05.12.2015 The Ever-Broadening Definition of “Disability” Under the ADA Remains a Source of Anxiety for Employers
A recent decision of the U.S. Court of Appeals for the Fourth Circuit (the federal appeals court that covers Virginia, North Carolina, West Virginia, Maryland, and South Carolina) reconfirms what many employers have long suspected -- almost all physical and mental impairments will meet the definition of “disability” under the Americans with Disabilities Act (“ADA”), as the law was amended in 2008. Under the ever-broadening definition of “disability,” employers may now be required to provide reasonable accommodations to a larger number of employees.
In Jacobs v. N.C. Administrative Office of the Courts, 780 F.3d 562 (2015), Christina Jacobs was a former deputy courthouse clerk for N.C. Administrative Office of the Courts (“AOC”). Jacobs suffered with social anxiety disorder when she was 18 years old (long before she accepted employment with AOC). Through her employment as deputy courthouse clerk for AOC, Jacobs was required to work several times each week at the front counter of the clerk’s office, and in so doing, was required to interact with the public. Jacobs informed AOC of her anxiety when interacting with the public and requested an accommodation that would excuse her from performing this essential duty of her position. AOC denied the request. Soon thereafter, Jacobs was terminated. In her lawsuit, Jacobs claimed that she was denied a reasonable accommodation and terminated because of her disability -- social anxiety disorder -- in violation of the ADA. The federal district court awarded summary judgment to the AOC and dismissed the case because it concluded that social anxiety disorder did not render Jacobs “disabled” (i.e. substantially limited from performing one or more major life activities) under the ADA.

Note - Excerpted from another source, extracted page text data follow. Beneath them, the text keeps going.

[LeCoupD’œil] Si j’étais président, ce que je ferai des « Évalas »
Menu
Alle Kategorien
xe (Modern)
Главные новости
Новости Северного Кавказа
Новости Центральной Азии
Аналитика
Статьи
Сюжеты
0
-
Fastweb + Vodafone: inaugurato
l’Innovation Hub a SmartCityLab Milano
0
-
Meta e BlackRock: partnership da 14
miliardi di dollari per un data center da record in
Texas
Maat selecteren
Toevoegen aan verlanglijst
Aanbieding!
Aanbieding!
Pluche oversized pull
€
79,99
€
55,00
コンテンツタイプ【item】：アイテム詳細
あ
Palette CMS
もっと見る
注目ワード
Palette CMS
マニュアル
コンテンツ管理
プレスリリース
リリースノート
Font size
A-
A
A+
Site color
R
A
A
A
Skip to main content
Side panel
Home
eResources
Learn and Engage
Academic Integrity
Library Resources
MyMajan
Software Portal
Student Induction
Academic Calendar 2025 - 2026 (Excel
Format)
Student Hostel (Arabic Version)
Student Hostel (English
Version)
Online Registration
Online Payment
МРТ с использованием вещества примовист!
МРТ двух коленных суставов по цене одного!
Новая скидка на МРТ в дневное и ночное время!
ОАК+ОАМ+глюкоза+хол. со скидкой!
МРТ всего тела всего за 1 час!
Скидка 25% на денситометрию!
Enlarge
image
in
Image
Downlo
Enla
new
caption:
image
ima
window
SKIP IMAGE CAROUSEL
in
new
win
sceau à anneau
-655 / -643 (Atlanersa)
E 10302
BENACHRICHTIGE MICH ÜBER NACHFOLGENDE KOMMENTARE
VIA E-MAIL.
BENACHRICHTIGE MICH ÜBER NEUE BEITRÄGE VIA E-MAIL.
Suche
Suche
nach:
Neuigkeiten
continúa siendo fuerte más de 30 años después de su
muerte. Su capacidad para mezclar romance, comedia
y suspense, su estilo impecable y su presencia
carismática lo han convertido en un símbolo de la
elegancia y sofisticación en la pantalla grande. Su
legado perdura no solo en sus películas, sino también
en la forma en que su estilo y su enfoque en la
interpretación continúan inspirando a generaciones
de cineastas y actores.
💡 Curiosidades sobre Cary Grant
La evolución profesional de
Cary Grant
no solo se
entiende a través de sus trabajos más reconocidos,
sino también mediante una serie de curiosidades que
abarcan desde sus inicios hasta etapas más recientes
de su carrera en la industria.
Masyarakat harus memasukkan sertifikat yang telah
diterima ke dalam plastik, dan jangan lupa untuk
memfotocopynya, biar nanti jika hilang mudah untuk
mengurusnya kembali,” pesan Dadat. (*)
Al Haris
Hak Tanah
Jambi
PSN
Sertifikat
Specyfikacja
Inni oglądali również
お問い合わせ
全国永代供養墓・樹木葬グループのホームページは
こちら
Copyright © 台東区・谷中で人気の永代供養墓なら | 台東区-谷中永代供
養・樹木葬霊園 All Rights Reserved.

In reversing the federal district court’s decision, the Court of Appeals determined that the lower court had fundamentally misread the 2008 Amendments to the ADA (the “Amendments”), which significantly broadened the definition of “disability” to make it easier for individuals to obtain protection under the ADA. Specifically, the Court cited the Amendments and associated regulations and observed that “the primary object of attention in cases brought under the ADA should be whether covered entities had complied with their obligations [under the ADA] and whether discrimination has occurred, not whether [an] individual meets the definition of disability.” (emphasis added). The Court further found that “the question of whether an individual’s impairment is a disability under the ADA should not demand extensive” analysis.” (emphasis added). Instead, an impairment is a qualifying disability within the meaning of the ADA if it substantially limits an individual’s ability to perform a major life activity as compared to most people in the general population. The Court found that Jacobs’ social anxiety disorder met this low threshold because it substantially limited her ability to interact with others as compared to most people in the general population, even though it did not prevent her from interacting with people on a daily basis, socializing with her co-workers outside of work, or participating in social media.

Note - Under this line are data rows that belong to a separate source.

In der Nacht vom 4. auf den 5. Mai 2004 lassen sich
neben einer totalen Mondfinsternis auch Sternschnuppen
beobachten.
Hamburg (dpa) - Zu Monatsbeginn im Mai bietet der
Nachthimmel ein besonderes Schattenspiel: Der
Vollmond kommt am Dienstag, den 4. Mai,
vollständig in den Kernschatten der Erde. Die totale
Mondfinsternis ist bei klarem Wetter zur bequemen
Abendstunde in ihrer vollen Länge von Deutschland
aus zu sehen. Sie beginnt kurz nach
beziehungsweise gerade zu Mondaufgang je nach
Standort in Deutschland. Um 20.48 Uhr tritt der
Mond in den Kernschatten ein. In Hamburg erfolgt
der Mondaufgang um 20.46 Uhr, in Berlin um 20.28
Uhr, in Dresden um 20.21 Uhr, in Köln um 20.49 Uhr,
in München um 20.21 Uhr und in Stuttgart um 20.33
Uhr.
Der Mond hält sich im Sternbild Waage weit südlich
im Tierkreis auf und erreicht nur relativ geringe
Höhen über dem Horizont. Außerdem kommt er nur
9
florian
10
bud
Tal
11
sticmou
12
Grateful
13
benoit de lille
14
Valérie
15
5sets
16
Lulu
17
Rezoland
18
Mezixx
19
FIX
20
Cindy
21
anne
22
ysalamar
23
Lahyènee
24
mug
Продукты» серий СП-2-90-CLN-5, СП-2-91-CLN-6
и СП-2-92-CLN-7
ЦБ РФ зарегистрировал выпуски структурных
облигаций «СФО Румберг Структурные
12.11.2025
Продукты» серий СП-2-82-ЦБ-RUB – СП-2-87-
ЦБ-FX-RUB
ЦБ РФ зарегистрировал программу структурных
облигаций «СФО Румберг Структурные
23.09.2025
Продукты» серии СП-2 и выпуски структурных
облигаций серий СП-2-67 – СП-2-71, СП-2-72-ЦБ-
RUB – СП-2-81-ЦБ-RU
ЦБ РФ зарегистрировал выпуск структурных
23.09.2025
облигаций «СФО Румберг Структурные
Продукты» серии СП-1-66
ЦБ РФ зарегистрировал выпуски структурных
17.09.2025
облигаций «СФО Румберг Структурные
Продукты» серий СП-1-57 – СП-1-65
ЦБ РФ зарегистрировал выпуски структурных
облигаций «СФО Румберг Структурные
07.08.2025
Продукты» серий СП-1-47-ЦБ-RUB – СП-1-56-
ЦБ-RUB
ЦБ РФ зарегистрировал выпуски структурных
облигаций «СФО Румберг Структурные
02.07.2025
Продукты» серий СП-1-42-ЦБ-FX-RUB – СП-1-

The Court’s decision in Jacobs confirms that courts and the EEOC will perform only a cursory analysis to determine if an individual’s impairment constitutes a disability under the ADA. As such, Jacobs should serve as a reminder to employers that, when informed by an employee that he or she has a physical or mental impairment and requires an accommodation, the employer should not question if the impairment rises to the level of a disability under the ADA. Instead, the employer should begin to engage in a good faith, interactive process with the employee to determine if the employer can provide a reasonable accommodation to the employee so that he or she can perform the essential duties of his or her position.